We’d like to confirm with you whether subgroup analysis focuses on the effects of different interventions (I vs. C). Differently, baseline risk typically examines the impact of different patient characteristics on outcomes. Is this right?

 



Response

Regarding distinguishing between prognostic factors (in the context of treatment effects, baseline risk) and effect modification (synonyms subgroup effect, interaction), I have an exercise that may help. The slide attached depicts three scenarios. For each, you need to say whether age is a prognostic factor (clue, look at the control group), an effect modifier (synonyms relative subgroup effect, interaction), or both prognostic factor and effect modifier.

In scenario A, looking at the control group, age is a prognostic factor: old patients die twice as often as young patients. The baseline risk of dying in the old is twice that in the young. In this scenario, age is not an effect modifier: the effect of treatment in both old and young is to cut the risk of dying in half (50% relative risk reduction).

In scenario B, looking at the control group, age is a not a prognostic factor: old and young patients have the same risk of dying. The baseline risk in both groups is the same. In this scenario, age is an effect modifier: in young patients treatment cuts the risk of dying in half (50% relative risk reduction) while it has no impact on risk in the old (relative risk 1.0).

In scenario C, looking at the control group, age is a prognostic factor: old patients die twice as often as young patients. The baseline risk of dying in the old is twice that in the young. In this scenario, age is also an effect modifier: in young patients treatment cuts the risk of dying in half (50% relative risk reduction) while it has no impact on risk in the old (relative risk 1.0).
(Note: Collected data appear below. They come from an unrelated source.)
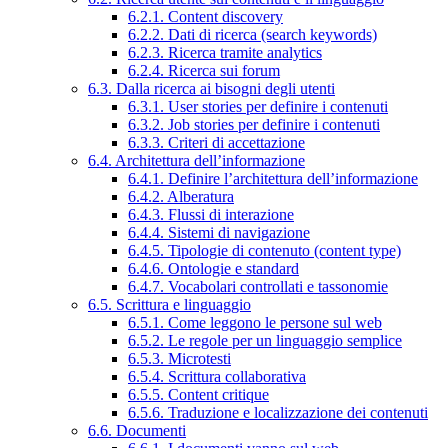
6.2.1. Content discovery
6.2.2. Dati di ricerca (search keywords)
6.2.3. Ricerca tramite analytics
6.2.4. Ricerca sui forum
6.3. Dalla ricerca ai bisogni degli utenti
6.3.1. User stories per definire i contenuti
6.3.2. Job stories per definire i contenuti
6.3.3. Criteri di accettazione
6.4. Architettura dell’informazione
6.4.1. Definire l’architettura dell’informazione
6.4.2. Alberatura
6.4.3. Flussi di interazione
6.4.4. Sistemi di navigazione
6.4.5. Tipologie di contenuto (content type)
6.4.6. Ontologie e standard
6.4.7. Vocabolari controllati e tassonomie
6.5. Scrittura e linguaggio
6.5.1. Come leggono le persone sul web
6.5.2. Le regole per un linguaggio semplice
6.5.3. Microtesti
6.5.4. Scrittura collaborativa
6.5.5. Content critique
6.5.6. Traduzione e localizzazione dei contenuti
6.6. Documenti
Question from Siyu Yan <15927071586@163.com>

While differences in baseline risk may indeed lead to different recommendations for subgroups, if guideline developers do not focus on prognosis, they might overlook the issue of baseline risk. As you mentioned in your email, there should be evidence from prognostic studies to support this. Should the consideration of baseline risk form an independent prognostic question, or is it a subsidiary issue in each PICO that all guidelines should consider (even if the guideline does not focus on prognosis)?

 



Response

Prognosis has to do with patient characteristics that are associated with outcomes of interest. For instance, older age, severe disease, and lower socioeconomic status are all typically associated with prognosis. Patients are often interested in their prognosis: how quickly will I recover from this injury? with my new cancer diagnosis, how long do I have to live.
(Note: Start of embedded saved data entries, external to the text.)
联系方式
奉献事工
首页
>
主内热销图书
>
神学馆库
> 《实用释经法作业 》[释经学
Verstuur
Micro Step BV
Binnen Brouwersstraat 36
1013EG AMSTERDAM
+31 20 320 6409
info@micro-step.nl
The issue of baseline risk in the context of guidelines is a particular application of prognostic information. Given that relative effects are almost always similar across prognostic categories (and thus baseline risk) absolute treatment effects will be greater in the old than the young, those more severely versus less severely diseased, and those who are poorer than richer. Thus, given the same adverse effects and burden, the patients with poorer prognosis will have larger treatment effects than those with better prognosis. Given the resultant greater net benefit, we are more likely to recommend treatment to the older, sicker, and poorer.
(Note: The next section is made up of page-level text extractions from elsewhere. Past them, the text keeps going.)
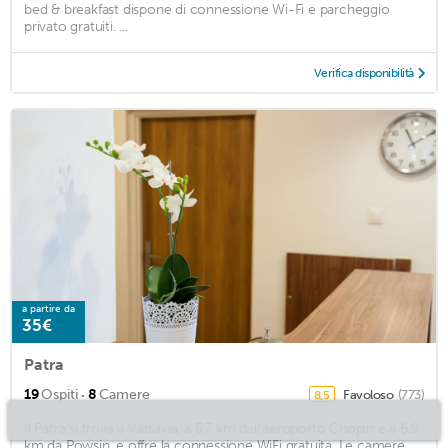
bed & breakfast dispone di connessione Wi-Fi e parcheggio
privato gratuiti. ...
Verifica disponibilità
a partire da
35€
Patra
·
19
Ospiti
8
Camere
Favoloso
(773)
8,5
Il Patra si trova a Varsavia, a 5,7 km dall'aeroporto Chopin e a 6,9 ​​
km da Powsin, e offre la connessione WiFi gratuita. Le camere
To your question: Should the consideration of baseline risk form an independent prognostic question, or is it a subsidiary issue in each PICO that all guidelines should consider (even if the guideline does not focus on prognosis)? The answer is yes: all guideline panels should bear in mind issues of baseline risk (that is, issues of prognosis) and it is thus a potential independent prognostic question in each guideline recommendation. And yes, baseline risk/prognosis is a subsidiary or secondary issue that all guidelines consider even if their focus is not on prognosis.